Today we have with us, Rosanne Lortz, author of From the West: Book I of the Chronicles of Tancred.
Publisher: Madison Street Publishing (September 2011)
Haunted by guilt from the past and nightmares of the future, a young Norman named Tancred takes the cross and vows to be the first to free Jerusalem from the infidels. As he journeys to the Holy Land, he braves vast deserts, mortal famine, and the ever-present ambushes of the enemy Turks—but the greatest danger of all is deciding which of the Crusader lords to trust. A mysterious seer prophesies that Tancred will find great love and great sorrow on his journey, but the second seems intent on claiming him before he can find the first. Intrigues and passions grow as every battle brings the Crusaders one step closer to Jerusalem. Not all are destined to survive the perilous road from the West.
Giveaway details: I have been generously given 1 paperback copy of Ms. Lortz's book to share with you. This giveaway is open internationally. Just leave a comment with a working e-mail address. This giveaway will be open until September 8. A winner will be chosen using random.org. I will notify the winner by e-mail.
Ms. Lortz writes:
FALLING IN LOVE WITH HISTORICAL FICTION
I grew up in a house stuffed with bookcases, oak monstrosities full of overburdened shelves double-stacked with books. My mother was, and still is, a great collector of books, especially the classics. The Odyssey and Herodotus’ Histories found haphazard places on one shelf while The Count of Monte Cristo and War and Peace elbowed for room in the adjoining bookcase. It was a library that the Great Books Foundation would have taken pride in, and a library I hope to inherit someday.
Although the term “classic” is hard to define, most lexicographers would agree that any book trying to attain to that exalted category must “stand the test of time.” A classic is, by necessity, from an older world and a past era. When reading a classic, you take an excursion into history. Perhaps it was the ease of access, perhaps it was a hereditary obsession—but suffice it to say that growing up in this environment, I too became enamored with the classics and, in the process, with the stories of the past. After the rich tapestry of Ivanhoe, Kidnapped, Pride and Prejudice, and A Portrait of a Lady, contemporary fiction seemed too thin a garment to wear. For me, the classics were the first step on the road to becoming a devotee of historical fiction.
It was only a small leap from the classics into the world of “classic” historical fiction. I devoured the adventures of Rafael Sabatini’s Captain Blood and learned that Ben Hur, the novel, was even more exhilarating than the movie version with Charlton Heston.
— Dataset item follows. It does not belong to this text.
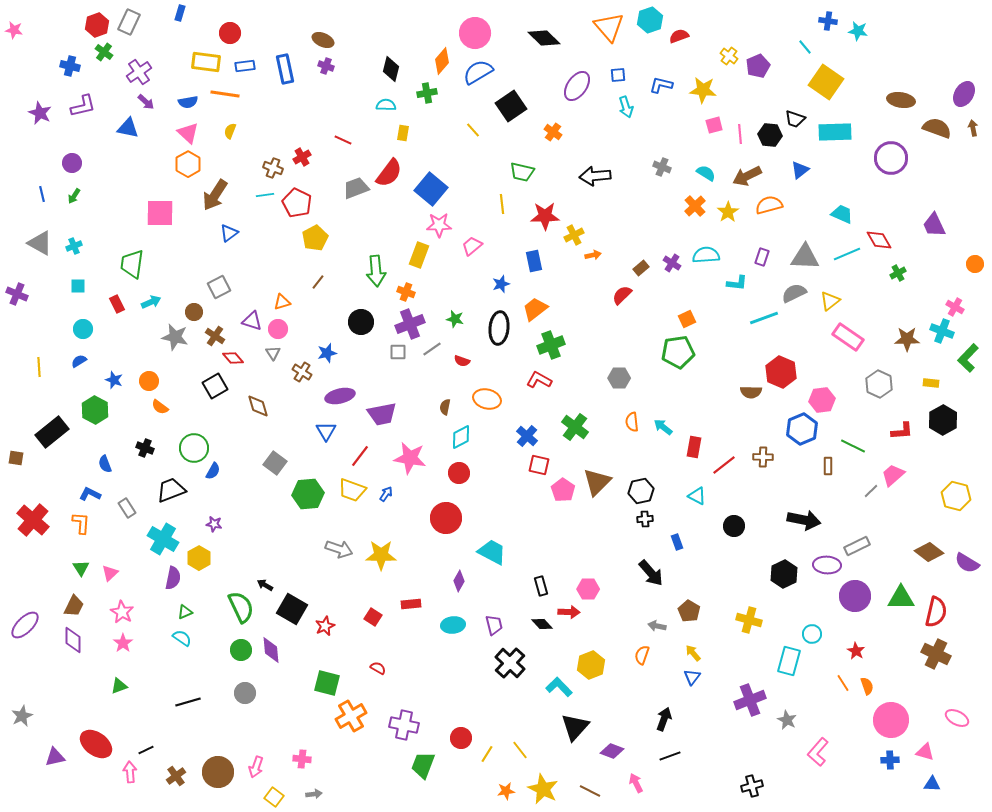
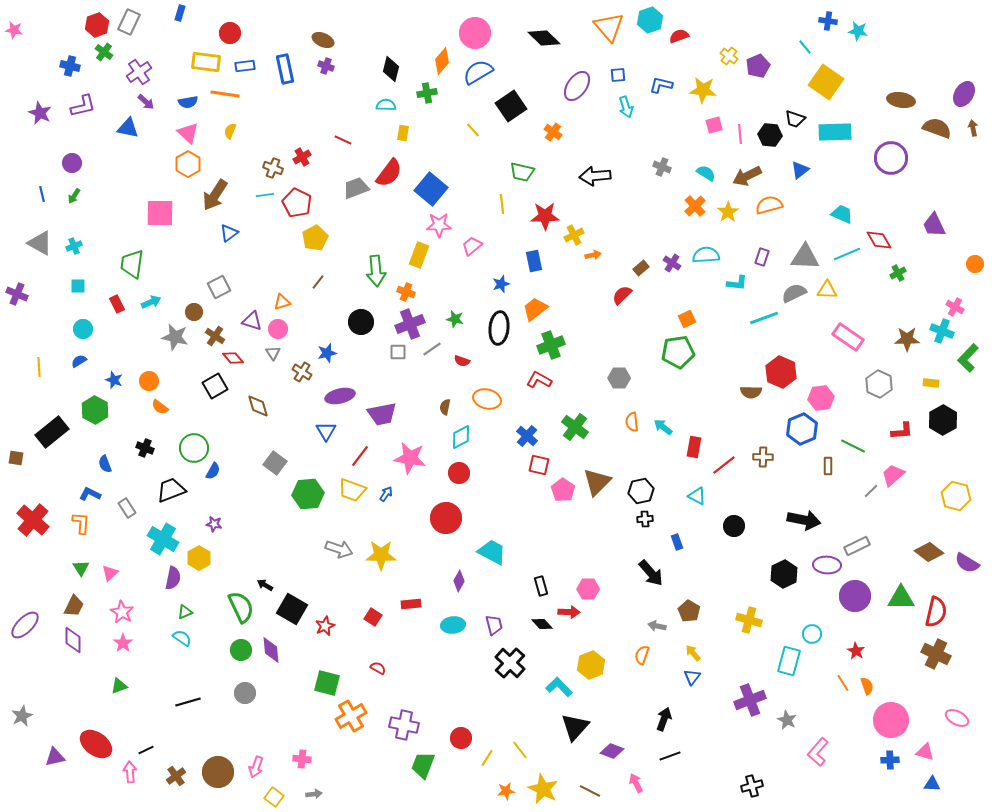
yellow triangle at (830, 301): moved 3 px left, 11 px up; rotated 40 degrees clockwise
pink hexagon at (822, 400): moved 1 px left, 2 px up
yellow line at (487, 754): moved 4 px down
I scoured the library and used bookstores to get my hands on every book written by Howard Pyle, Samuel Shellabarger, Rosemary Sutcliff, and Edith Pargeter (AKA Ellis Peters). When I go back and look at the copyright dates for my favorite novels during this period of my life, I see they fall anywhere between the late 1800’s and the 1970’s. Everything was put into print at least a decade before I was born.
In a very definite way, these older books written by authors from previous generations shaped my ideas and ideals for what historical fiction should be. Historical fiction is a grand adventure, the story of a person, an event, or an era that engages the senses and the imagination of the reader. Historical fiction carves a window into the past with as clear a pane of glass as the author’s writing can render. Individuals, both ordinary and extraordinary, come alive before our eyes: soldiers, saints, mothers, miscreants, kings, cobblers, and every kind of human being born on this earth. Events, both commonplace and momentous, unfold like a roll of cloth with all the wrinkles and nubs that “real” life brings our way. All this, I discovered, was the grandeur and gift of historical fiction.
Later, after I had broadened my literary horizons enough to compare my canon of favorite books to something else, I began to realize what historical fiction was not. And as I nitpicked my way through books I did not enjoy, I considered the nuts and bolts of what made a good historical novel. Historical fiction is not airplane reading with sentences no longer than twelve words apiece and cliffhangers at the end of every three-page chapter. (And yet, it must embody the element of action if it is to engage the reader….) Historical fiction is not a vehicle for erotica with period clothes portrayed solely for the purpose of unlacing them and casting them aside. (And yet, it sparkles best when placed in a setting of romance….) Historical fiction is not an excuse for moralism with characters woodenly forced into exemplifying archetypical virtues and vices. (And yet, it does teach us by showing the good and evil within previous generations….) Sometimes, by discovering what we do not admire, we can discover more truths about the things that we do—and it was during this more “critical” period of my reading life that my love for historical fiction became refined and reinforced.
Historical fiction is a genre I fell in love with long ago and the relationship continues until this very day. Eventually, my enthusiasm for it led me to write my own historical novels--I Serve: A Novel of the Black Prince (2009) and Road from the West: Book I of the Chronicles of Tancred (Sept. 2, 2011). Becoming a writer, as well as a reader, of the genre has increased my appreciation all the more, and I fully intend to let that appreciation—just like my mother’s book collection—grow and grow until there is no more space to hold it.